Rutubetli ve pis kokan daracık şu alanda bulunmak beni çok rahatsız etmişti. Baran da pek hoşnut olmadığımı anlayınca elindeki feneri bana doğru tuttu. " İyi misin sen?" derken zaten sorduğu soruyla ne hissettiğimi biliyordu. " Çok da iyi olduğum söylenemez açıkçası burası çok kötü kokuyor. Küçükken de sevmezdim." dediğimde ağzımdan çıkan son sözleri belki de söylememeliydim diye düşündüm.
" Küçükken?"" Küçükken de rutubetli yerleri pek sevmezdim de." deyip bir yalan attım ortaya. Al işte bir yalan daha.

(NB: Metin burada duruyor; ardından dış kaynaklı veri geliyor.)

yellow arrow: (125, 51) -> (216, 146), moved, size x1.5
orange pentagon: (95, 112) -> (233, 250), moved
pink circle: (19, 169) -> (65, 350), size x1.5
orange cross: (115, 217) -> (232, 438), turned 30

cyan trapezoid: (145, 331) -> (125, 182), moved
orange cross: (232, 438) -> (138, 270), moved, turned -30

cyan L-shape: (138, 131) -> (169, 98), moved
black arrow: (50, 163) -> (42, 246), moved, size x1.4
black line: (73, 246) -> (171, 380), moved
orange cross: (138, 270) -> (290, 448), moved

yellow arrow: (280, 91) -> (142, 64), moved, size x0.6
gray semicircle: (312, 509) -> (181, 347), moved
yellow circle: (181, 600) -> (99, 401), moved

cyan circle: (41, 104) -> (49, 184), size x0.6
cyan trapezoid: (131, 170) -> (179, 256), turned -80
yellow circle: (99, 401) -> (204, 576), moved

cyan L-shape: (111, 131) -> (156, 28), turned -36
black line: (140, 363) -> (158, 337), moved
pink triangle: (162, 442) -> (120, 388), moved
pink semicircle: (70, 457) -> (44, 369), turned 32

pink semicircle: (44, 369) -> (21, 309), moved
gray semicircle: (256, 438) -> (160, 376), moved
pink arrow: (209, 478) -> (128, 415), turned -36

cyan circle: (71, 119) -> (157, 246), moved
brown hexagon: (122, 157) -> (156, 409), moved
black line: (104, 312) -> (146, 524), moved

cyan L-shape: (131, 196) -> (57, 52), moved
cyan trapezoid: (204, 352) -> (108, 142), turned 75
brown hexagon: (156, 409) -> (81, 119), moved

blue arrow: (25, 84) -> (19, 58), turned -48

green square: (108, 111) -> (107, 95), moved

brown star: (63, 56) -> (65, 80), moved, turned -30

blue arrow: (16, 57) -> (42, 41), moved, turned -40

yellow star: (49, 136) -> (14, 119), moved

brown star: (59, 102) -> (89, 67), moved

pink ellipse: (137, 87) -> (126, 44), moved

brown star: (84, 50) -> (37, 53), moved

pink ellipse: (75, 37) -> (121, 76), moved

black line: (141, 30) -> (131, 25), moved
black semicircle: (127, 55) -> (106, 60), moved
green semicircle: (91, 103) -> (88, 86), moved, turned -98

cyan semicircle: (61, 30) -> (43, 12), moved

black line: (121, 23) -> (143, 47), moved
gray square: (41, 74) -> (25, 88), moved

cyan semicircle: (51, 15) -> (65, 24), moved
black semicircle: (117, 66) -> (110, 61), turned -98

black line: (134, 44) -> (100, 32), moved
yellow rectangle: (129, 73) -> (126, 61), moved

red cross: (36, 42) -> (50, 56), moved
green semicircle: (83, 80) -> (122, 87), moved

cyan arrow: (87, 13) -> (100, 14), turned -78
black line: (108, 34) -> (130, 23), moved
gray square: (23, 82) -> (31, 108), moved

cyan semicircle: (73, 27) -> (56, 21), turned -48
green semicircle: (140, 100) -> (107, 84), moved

Daha ne kadar yalansız olamayacaktım?
" Hmm." diye mırıldandı. " Şu feneri söndürsene." dedi elimdeki Meriçlerin bile on kilometre uzaktan görebilecekleri feneri ve ışığını işaret ederek.

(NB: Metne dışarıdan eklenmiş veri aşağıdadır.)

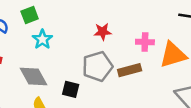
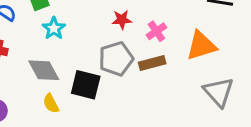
pink cross: (145, 42) -> (156, 31), moved, turned -36
black square: (71, 89) -> (86, 85), size x1.5

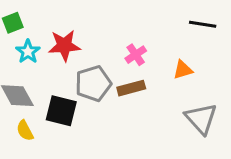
red star: (122, 20) -> (64, 46), moved, size x1.5
orange triangle: (201, 46) -> (183, 70), size x0.6

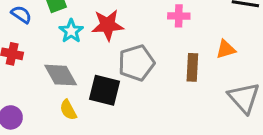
pink cross: (136, 55) -> (179, 16), moved, turned 35
brown rectangle: (131, 88) -> (192, 67), moved, turned -72

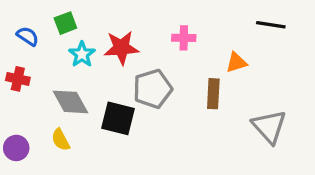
pink cross: (179, 16) -> (184, 38), moved
orange triangle: (226, 49) -> (236, 63), moved
yellow semicircle: (68, 110) -> (61, 140), moved

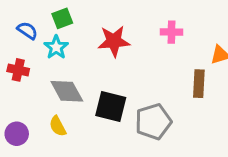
cyan star: (82, 54) -> (56, 47), moved
gray pentagon: (153, 89) -> (153, 122), moved

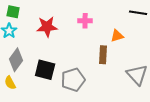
green square: (62, 18) -> (13, 12), turned 32
gray diamond: (67, 91) -> (16, 60), turned 65

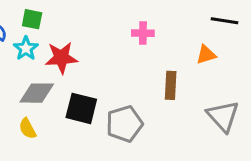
red star: (47, 27) -> (61, 58), moved
orange triangle: (117, 36) -> (206, 55), moved
gray diamond: (16, 60) -> (37, 93), turned 55

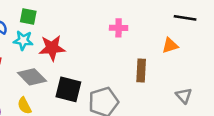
cyan star: (26, 48) -> (23, 40), turned -30
gray diamond: (37, 93) -> (32, 77), turned 44
gray triangle: (223, 116) -> (184, 96), size x0.6

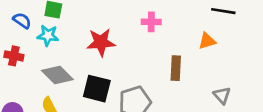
red star: (52, 48) -> (101, 42), moved

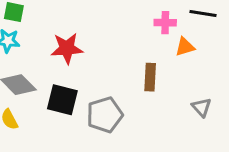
pink cross: (151, 22) -> (165, 23), moved

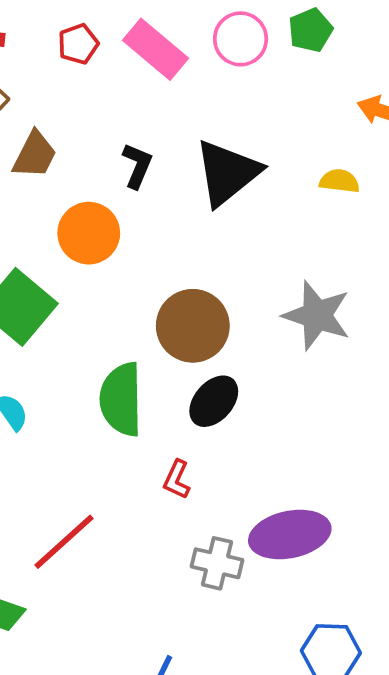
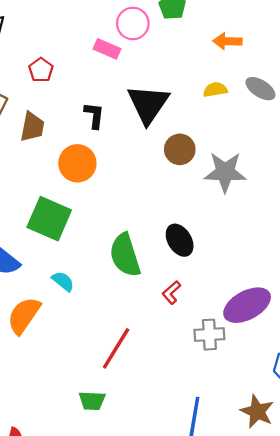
red pentagon: (78, 44) -> (41, 70), moved
pink rectangle: (155, 49) -> (107, 49), moved, size x0.7
brown circle: (193, 326) -> (180, 149), moved, size x0.7
black ellipse: (214, 401) -> (180, 240), turned -56
red L-shape: (177, 480) -> (171, 292), turned 40

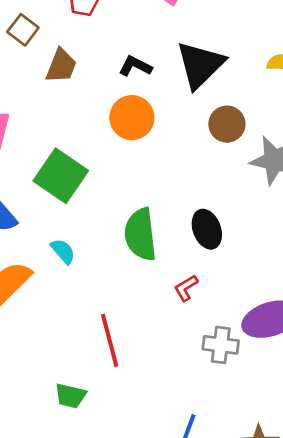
black L-shape: (94, 115) -> (135, 66), turned -80
orange circle: (77, 163) -> (132, 118), moved
red line: (116, 348) -> (110, 340), turned -57

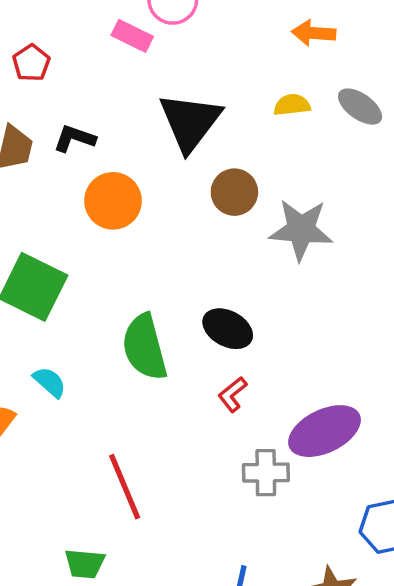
black L-shape: (135, 66) -> (75, 138), moved
black ellipse: (207, 229) -> (228, 329), turned -33
red L-shape: (186, 288) -> (233, 394), moved

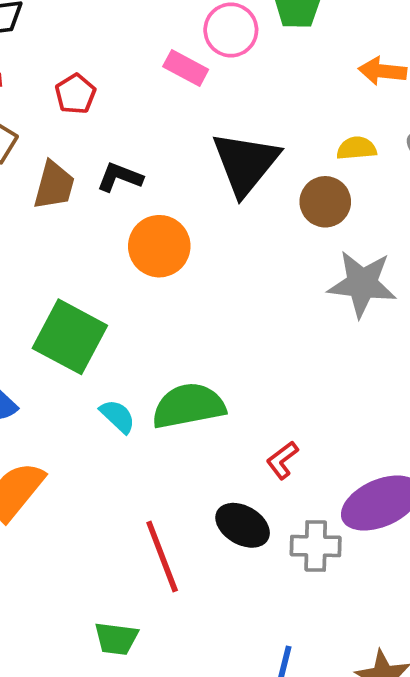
brown circle: (234, 192) -> (325, 202), moved
black ellipse: (228, 329) -> (243, 525), moved
green semicircle: (145, 347) -> (189, 406), turned 92
cyan semicircle: (50, 382) -> (118, 416), moved

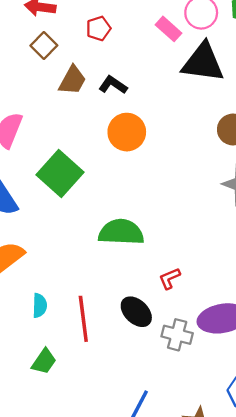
black triangle: (245, 163) -> (203, 62), moved, turned 45
cyan semicircle: (118, 416) -> (40, 306), moved, turned 35
green trapezoid: (116, 639) -> (44, 361), turned -76

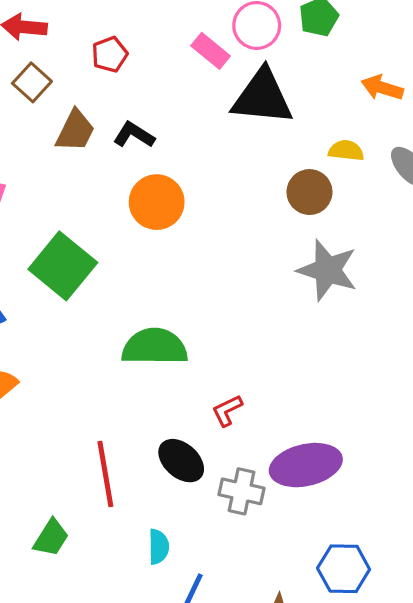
cyan semicircle: (40, 306) -> (159, 547), moved

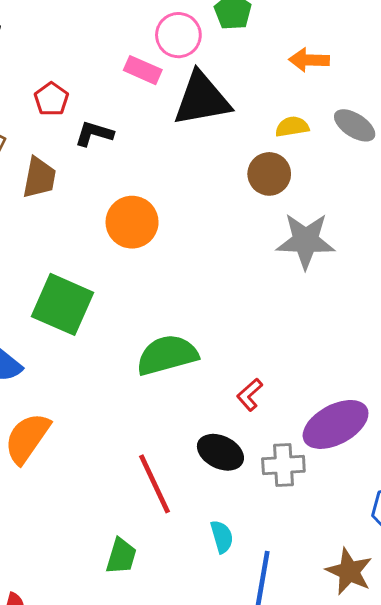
black L-shape: (134, 135) -> (94, 134), moved

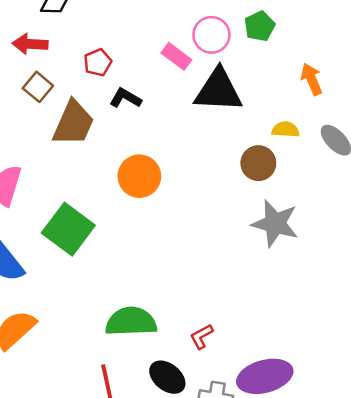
orange arrow: (309, 60) -> (312, 79), turned 52
brown trapezoid: (39, 178) -> (73, 123), size x1.4
green semicircle: (167, 355) -> (131, 322), moved

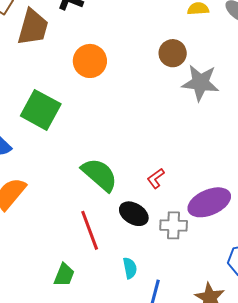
brown circle: (258, 163) -> (173, 53), moved
green semicircle: (131, 322) -> (99, 175), turned 51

" Ah, tabii." Feneri söndürüp kazağımın kolunu burnuma tutarak kötü kokuyu ve kusma isteğimi gidermeye çalıştım. O sırada içerden bir ses geldi. " O neydi?" diyerek Baran'ın kolundan tutup arkasına sığındım. Bu halim ona komik gelmiş olacak ki gülümsedi.
" Anahtarı buldular." derken sesi o kadar kısık çıktı ki bir an için gaipten sesler duyduğumu düşündüm.
" Ne?" Diyebildim ancak.
" Anahtarı. Buldular." derken arkaya doğru - bana doğru - kollarını atıp geri geri yürüdü, beni de ardından sürükledi. " Birazdan" dedi tane tane " dediğim şeyleri harfi harfine yap." Emir cümlelerini sevmediğimi belirtmek için ona bakarak yüzümü buruşturdum. " Pekala, dediğim şeyleri yapar mısınız hanımefendi?" dedi sessiz ama benim duyabileceğim şekilde gülerek.

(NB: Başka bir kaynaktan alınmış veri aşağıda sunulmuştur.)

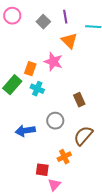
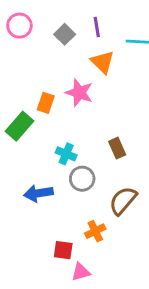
cyan cross: (37, 89) -> (66, 154), moved
pink triangle: (54, 185) -> (81, 272), turned 32

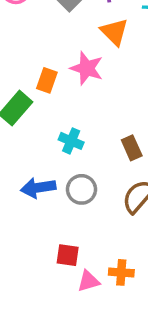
brown rectangle: (117, 148) -> (132, 148), moved
gray circle: (82, 179) -> (81, 189), moved
orange cross: (95, 231) -> (121, 272), moved, turned 30

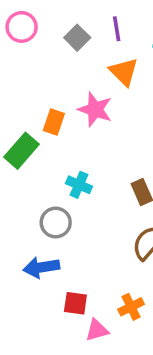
blue arrow: (38, 188) -> (41, 267), moved
gray circle: (81, 189) -> (56, 222), moved
orange cross: (121, 272) -> (131, 307), moved, turned -30

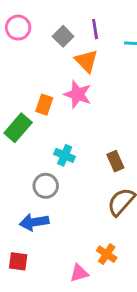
orange triangle: (124, 72) -> (86, 61), moved
red square: (75, 303) -> (18, 261), moved
orange cross: (131, 307) -> (107, 254), turned -30

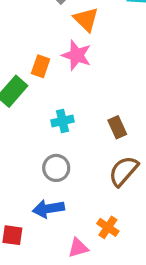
cyan cross: (65, 155) -> (62, 121), turned -36
gray circle: (46, 186) -> (56, 168), moved
blue arrow: (34, 222) -> (48, 209), moved

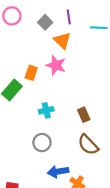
brown semicircle: (124, 171) -> (88, 145), turned -85
blue arrow: (48, 209) -> (58, 172), moved

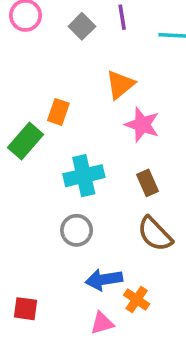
orange triangle: (62, 41) -> (120, 85), moved, turned 36
pink star: (56, 65) -> (142, 125), moved
cyan cross: (46, 110) -> (84, 176), size x1.5

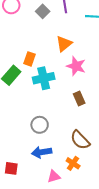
cyan cross: (84, 176) -> (44, 78), moved
brown semicircle: (155, 234) -> (80, 140), moved
blue arrow: (104, 279) -> (42, 152), moved

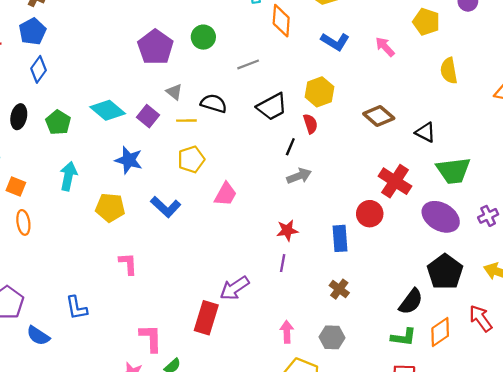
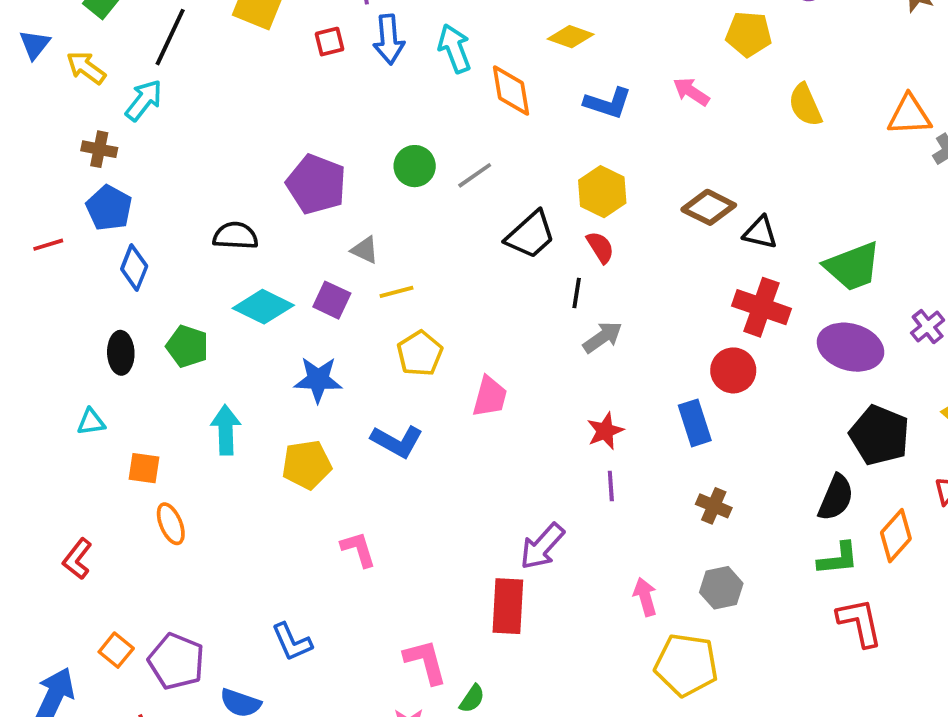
green circle: (203, 37) -> (415, 166), moved
black semicircle: (214, 103) -> (235, 236), moved
black triangle: (425, 132) -> (760, 233), moved

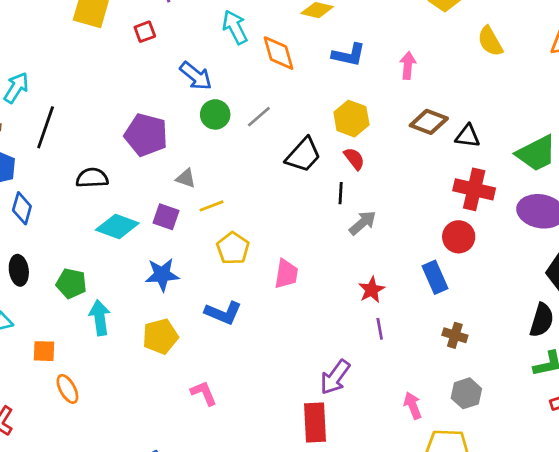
black line: (170, 37) -> (46, 127), moved
blue arrow: (389, 39) -> (196, 76), moved, turned -40
pink arrow: (691, 92) -> (408, 65), moved, turned 68
green pentagon: (187, 346) -> (71, 283), moved

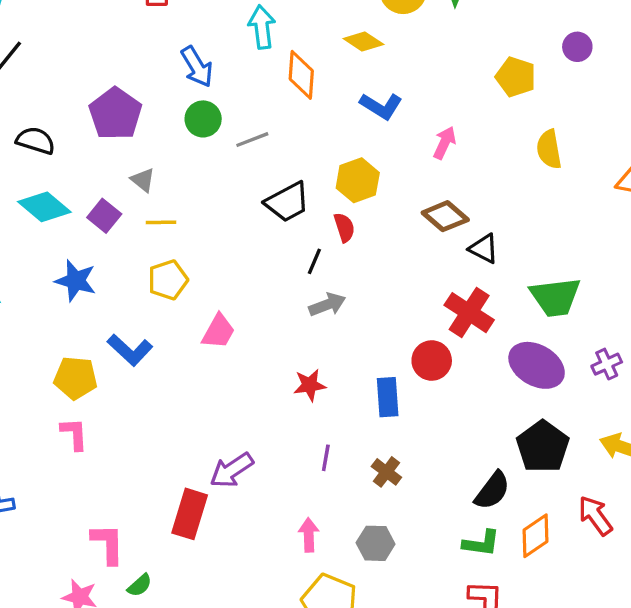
purple line: (380, 329) -> (326, 458), moved
yellow pentagon: (160, 336) -> (76, 378), moved

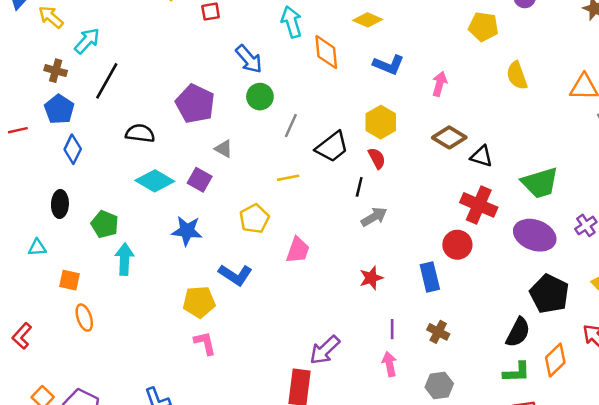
gray line: (252, 140) -> (291, 125), moved, turned -35
yellow line: (161, 222) -> (288, 178), moved
pink arrow: (309, 535) -> (389, 364), moved

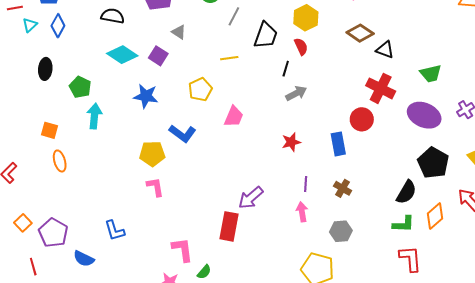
black trapezoid: (332, 147) -> (266, 35), turned -36
green trapezoid: (540, 183) -> (431, 73), size x0.7
cyan triangle: (37, 248) -> (30, 25), moved, turned -42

" Anlaştık." dedim fısıltıyla. Sonra bir şey oldu. Aynı anda göz kırptık. Güldü,güldüm...
İçerden gelen fısıldaşmalar konuşmamızı böldü. " Hadi Çağla. Şimdi yavaşça sağa doğru kay." dediğini yaptım. " Şimdi bekliyoruz. Şu delikten görmeye çalış ve bana ne olduğunu anlat." bakınca düzeltti. " Anlatabilir misin?"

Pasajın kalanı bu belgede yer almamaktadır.